So Bruen needs to be fixed somehow, or at least reined in. But how?

Liberal interpretation. Everyone on the Court is an originalist up to a point: If the text of a law is clear, if its “ordinary meaning as originally understood” can be ascertained, and the varied understandings of people at the time are still more-or-less in alignment, then that well-understood text should be respected. If such a law needs to be fixed according to our current notions of justice, Congress should do it, not the Court.

Conservatives claim liberals don’t believe this [6], but we do.

On most issues controversial enough to reach the Supreme Court, though, liberals recognize that there is no “original understanding” that covers the contemporary situation. (See the examples above.) And yet there is a case that needs to be decided: Rahimi either gets his guns back or he doesn’t.
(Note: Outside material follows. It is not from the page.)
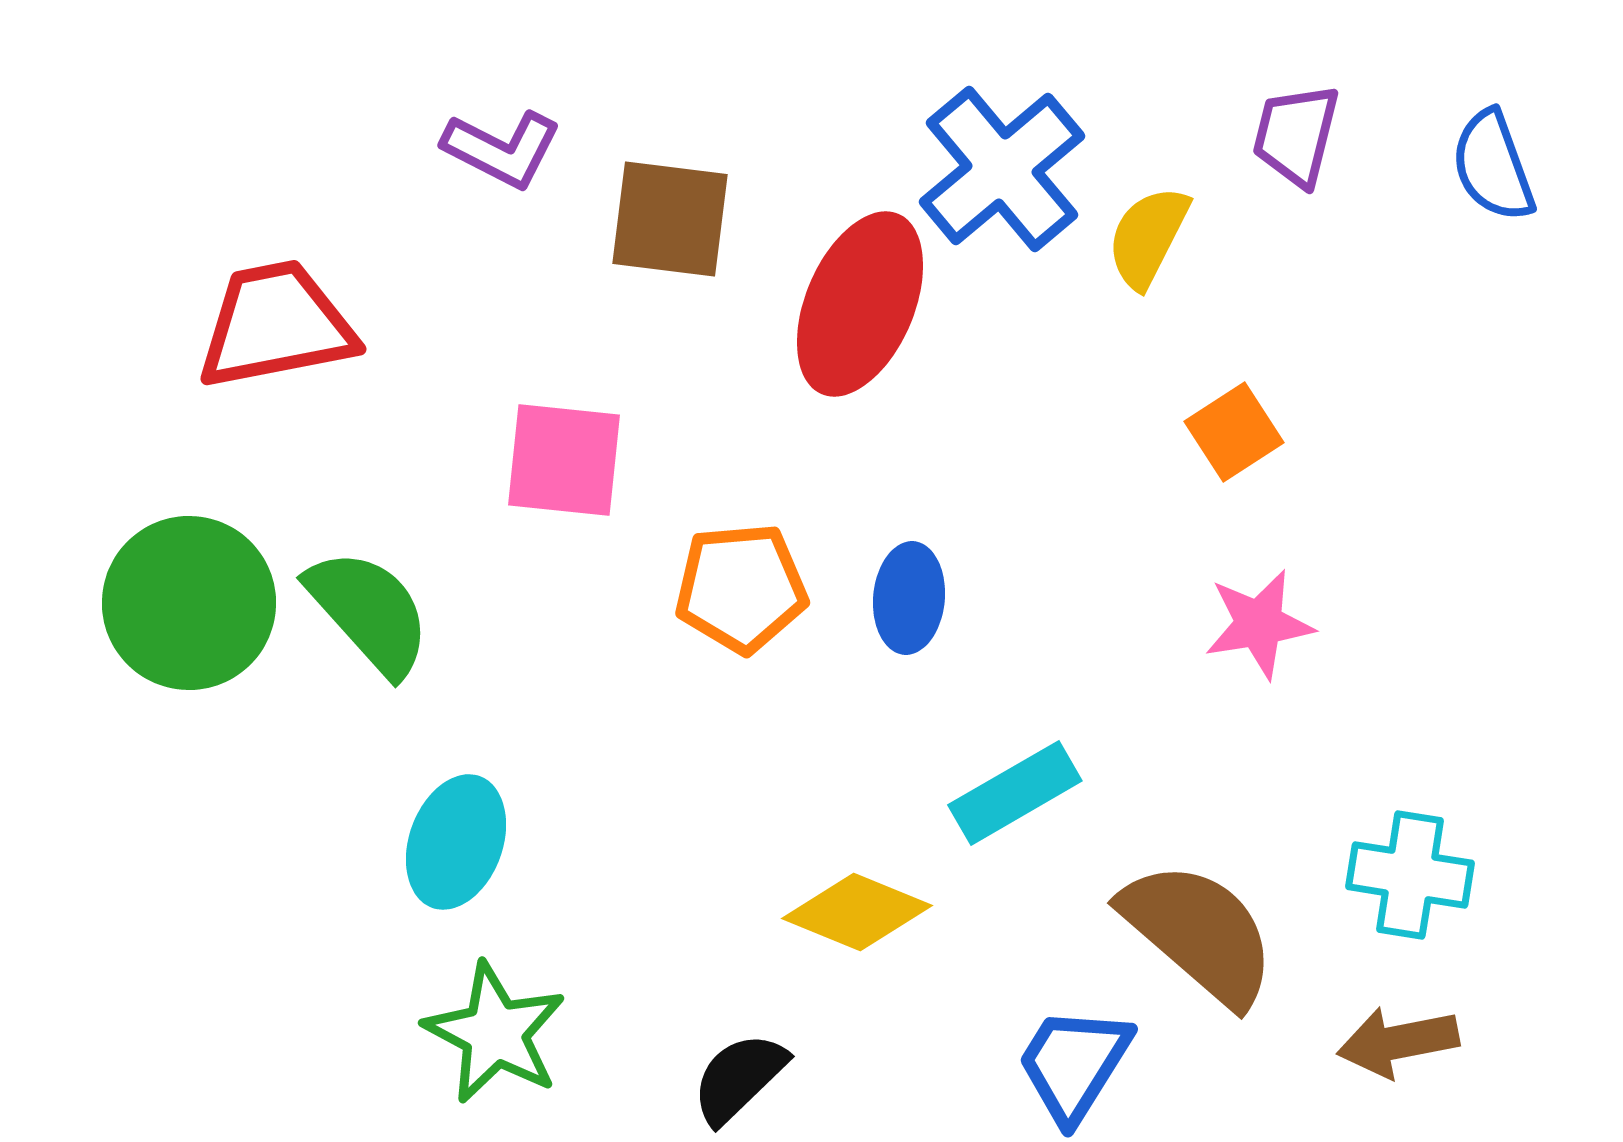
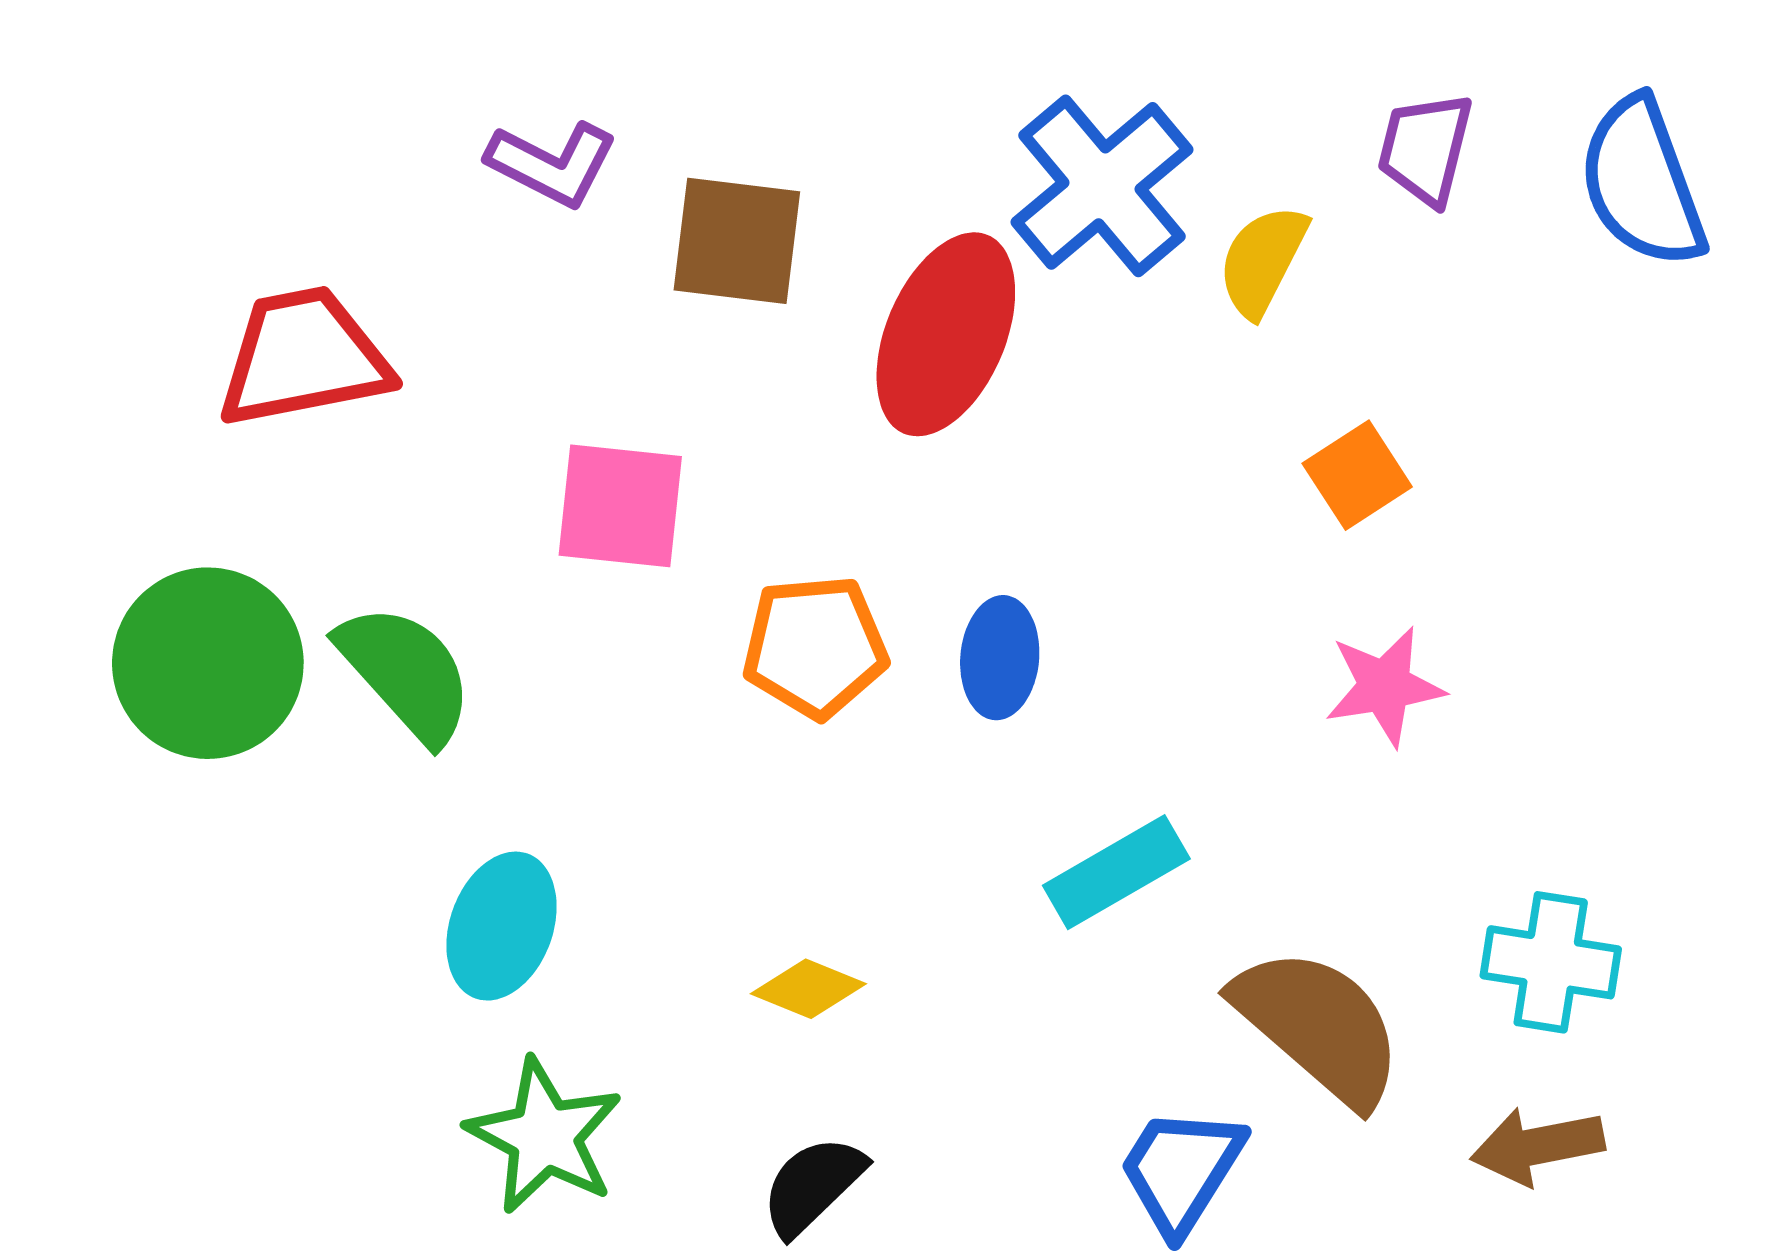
blue semicircle: (1493, 166) -> (1642, 183), size x1.4
yellow diamond: (857, 912) -> (808, 989), moved, size x0.7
To state the liberal view more simplistically than probably any of the current liberal justices would: Liberals want to give the original lawmakers the benefit of the doubt. Maybe they couldn’t have foreseen the current situation, but they didn’t intend for us to do something stupid with their words. And while much has changed since the 1700s — women and the non-European races have become people, as Sotomayor points out — certain abstract notions of justice are closer to timeless, and are still more-or-less the same. So we can use those shared values to update our interpretation of the text.

Ideally, the most important texts come up fairly often, so that the record of judicial precedents represents a continuous updating rather than an abrupt break with the past (as Dobbs, Bruen, and Heller were). Like the laws themselves, precedents should be read generously, because the justices of the past also wouldn’t want us to do something stupid with their words.

Of course, this approach requires that current justices have some measure of wisdom and aren’t too humble to use it. That openly confident wisdom is anathema to originalists, who insist that any application of contemporary wisdom must happen covertly, by manipulating history and then claiming to follow it.

Originalism trying to fix itself. Every conservative justice but Alito wrote an opinion on this case. Thomas’ lonely dissent doubles down on Bruen: If the logic of Bruen sends us over a cliff, then here we go. But the other four aren’t willing to jump with him, and feel obligated to explain why not. All of them are sneaking some version of liberal interpretation into their thinking, while denying that they do so.

Roberts’ majority opinion claims that a law can be “consistent with the Nation’s historical tradition of firearm regulation” even if there is no exact parallel, as long as it is analogous to laws from the colonial or founding eras. How close does the analogy need to be? How many parallel regulations establish a “tradition” rather than an anomaly? He doesn’t precisely say. The point is to get enough wiggle room that we don’t have to give back Rahimi’s guns, an outcome that violates “common sense”.

Taken together, the surety and going armed laws confirm what common sense suggests: When an individual poses a clear threat of physical violence to another, the threatening individual may be disarmed.

Such an appeal to contemporary common sense clearly doesn’t sit well with the other conservative justices, who have to write concurrences to put their own spin on it. Kavanaugh’s opinion in particular is a long and fairly dull exposition of originalism that rarely mentions the current case. (As I read, I kept saying “Dude, write a textbook.”) To me, he seems to need to repledge his fealty to originalism precisely because he knows he’s violating it.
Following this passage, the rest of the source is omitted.